Can I use the RTC power to change state of alarm circuit?

I'm just getting started with my Uno, and havent gotten an RTC (real time clock) chip yet. I'm attempting to use the arduino to monitor an alarm, in a special situation (sorry for the ambiguity) and want to see if this is feasible. And what components I would need.

I need to use the RTC battery to set the state of an alarm (which is a separate circuit) to its "on" state. So that the alarm is activated when power is reconnected. Thats all it needs to do while unpowered, its not powering an alarm, its merely closing a switch (or relay) on the alarm circuit if a physical switch is closed while power is out (or disconnected). The alarm only sounds when power is reconnected by design.

In reality there probably is a different or better way to do this (please advise) but this is how I imagine it operating in my head. There would be an output circuit running off the RTC when there is no power supplied to the arduino.

output rtc power to the monitored switch if switch is closed it completes the circuit to the relay which flips the relay to the on state.

and last I need to do this for 6 identical circuits.

Thanks so much for any help

edit:removed unnecessary function

So I've cleared up some things about how I'm hoping this will work. I'm hoping I can output some power from the rtc chip when under power, or the rtc battery power to a transistor array chip... With each of 6 transistors pointed to 6 alarm circuits.

http://www.mitsubishielectric.com/semiconductors/content/product/icsensor/transistorarray/tarray/tarray_lv4/m63805kp_e.pdf

When a switch is closed the transistor sends a pulse to close the appropriate relay setting the alarm circuit to its on state. If under power the alarm is activated immediately, if power is off the alarm will be on when power is reconnected.

The alarm will be reset programmatically through a separate circuit.

I'm new to this, so any advice is greatly appreciated. Especially if this sounds unfeasible for some reason.

Does this sound like something an (or any RTC chip) can do--ie will any of them send their battery power to a different chip, or do I need to rig a connection to the battery separate from the chip?

Thanks, Steve

It is difficult to give advice, given such a vague description of what you want to do.

The outputs of most ICs can supply power to other circuits (usually only a few milliwatts), however open collector or open drain outputs are an exception. The specifications and limitations of the outputs will be found in the manufacturer's data sheet for the RTC you choose.
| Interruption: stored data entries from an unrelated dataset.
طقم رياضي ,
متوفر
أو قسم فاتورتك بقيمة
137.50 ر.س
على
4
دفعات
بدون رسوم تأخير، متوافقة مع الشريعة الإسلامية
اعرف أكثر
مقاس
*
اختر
The batteries on the RTC modules are normally button cells, and are only designed to run the RTC circuit when there is no external power.
They are not intended for any other use, and I'd not try running the Arduino let alone a relay from that battery

Also. when you mention "relay", a normal relay requires constant power to be energized.
I think you can get special relays that don't have internal springs to open them again when the contacts are closed (or vice versa) but I can't recall what they are called.

Either way, your whole concept sounds flawed.

Why can’t you program your Arduino so it goes straight to the Alarm state when it starts up if there is an alarm condition?

I don’t see what the RTC has to do with anything?

It doesn’t sound (!) like much of an alarm if it can be switced off.

…R

rogerClark:
They are not intended for any other use, and I'd not try running the Arduino let alone a relay from that battery

A bare ATMega/ATTiny microcontroller can run happily off a coin cell if it spends most of it's time sleeping. But I agree, powering an full-on Arduino with it's higher power consumption with a coin cell seems like a non-starter.

Most relays also require a few dozen mA to energize, which will probably cause the coin cell's voltage to drop below 1.8V causing the microcontroller to crash or reset.